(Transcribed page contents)

..........

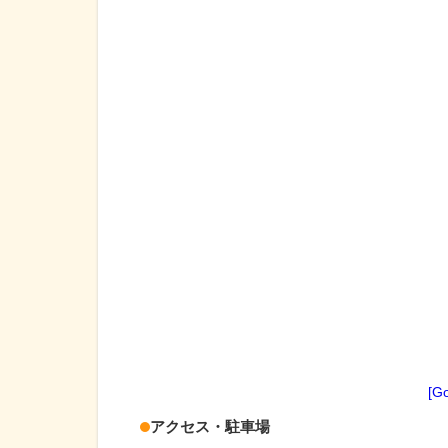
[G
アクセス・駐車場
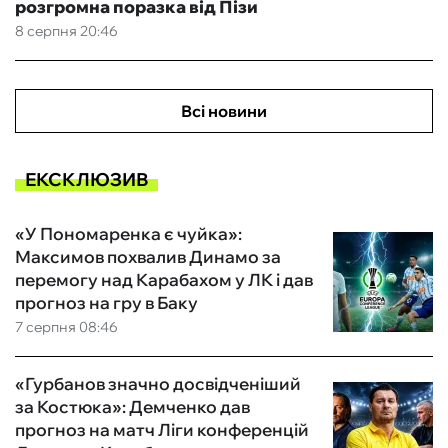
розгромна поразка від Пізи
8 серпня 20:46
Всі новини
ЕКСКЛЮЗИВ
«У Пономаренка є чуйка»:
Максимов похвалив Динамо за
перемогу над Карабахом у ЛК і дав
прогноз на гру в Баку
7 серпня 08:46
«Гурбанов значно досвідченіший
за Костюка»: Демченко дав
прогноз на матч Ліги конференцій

..........

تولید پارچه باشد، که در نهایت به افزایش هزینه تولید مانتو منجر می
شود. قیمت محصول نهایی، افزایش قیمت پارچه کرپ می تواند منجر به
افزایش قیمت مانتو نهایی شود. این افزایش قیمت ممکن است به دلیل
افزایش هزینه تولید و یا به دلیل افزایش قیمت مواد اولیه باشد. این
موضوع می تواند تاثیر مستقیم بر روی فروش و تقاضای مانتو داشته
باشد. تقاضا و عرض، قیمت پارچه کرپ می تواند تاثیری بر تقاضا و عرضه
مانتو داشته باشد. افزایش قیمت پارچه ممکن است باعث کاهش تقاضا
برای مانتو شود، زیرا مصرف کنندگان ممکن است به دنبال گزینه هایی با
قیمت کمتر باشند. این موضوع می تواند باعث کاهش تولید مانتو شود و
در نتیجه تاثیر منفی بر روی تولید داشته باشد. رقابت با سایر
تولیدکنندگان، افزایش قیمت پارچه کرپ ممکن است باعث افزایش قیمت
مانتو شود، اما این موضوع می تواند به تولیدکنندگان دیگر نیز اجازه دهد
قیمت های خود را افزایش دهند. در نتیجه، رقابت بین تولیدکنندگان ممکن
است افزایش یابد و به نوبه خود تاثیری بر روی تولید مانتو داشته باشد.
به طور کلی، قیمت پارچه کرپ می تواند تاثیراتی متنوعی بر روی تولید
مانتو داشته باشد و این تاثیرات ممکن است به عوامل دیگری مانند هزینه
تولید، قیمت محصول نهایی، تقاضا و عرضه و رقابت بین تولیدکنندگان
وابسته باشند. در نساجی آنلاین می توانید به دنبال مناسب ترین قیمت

..........

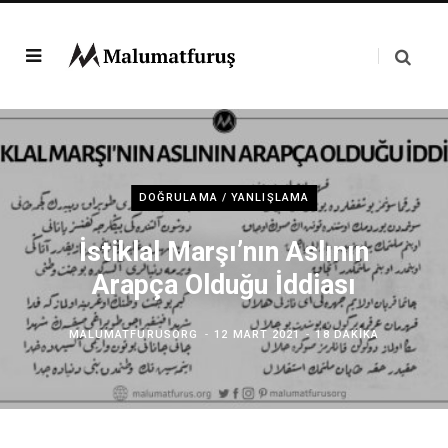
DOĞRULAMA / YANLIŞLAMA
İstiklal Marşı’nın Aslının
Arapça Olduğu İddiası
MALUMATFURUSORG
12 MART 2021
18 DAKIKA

..........

ACTION ITEM | Your answer should consist of the lines above that hold the word "تواند", copied exactly.

RESULT OF THIS TASK |
شود. قیمت محصول نهایی، افزایش قیمت پارچه کرپ می تواند منجر به
موضوع می تواند تاثیر مستقیم بر روی فروش و تقاضای مانتو داشته
باشد. تقاضا و عرض، قیمت پارچه کرپ می تواند تاثیری بر تقاضا و عرضه
قیمت کمتر باشند. این موضوع می تواند باعث کاهش تولید مانتو شود و
مانتو شود، اما این موضوع می تواند به تولیدکنندگان دیگر نیز اجازه دهد
به طور کلی، قیمت پارچه کرپ می تواند تاثیراتی متنوعی بر روی تولید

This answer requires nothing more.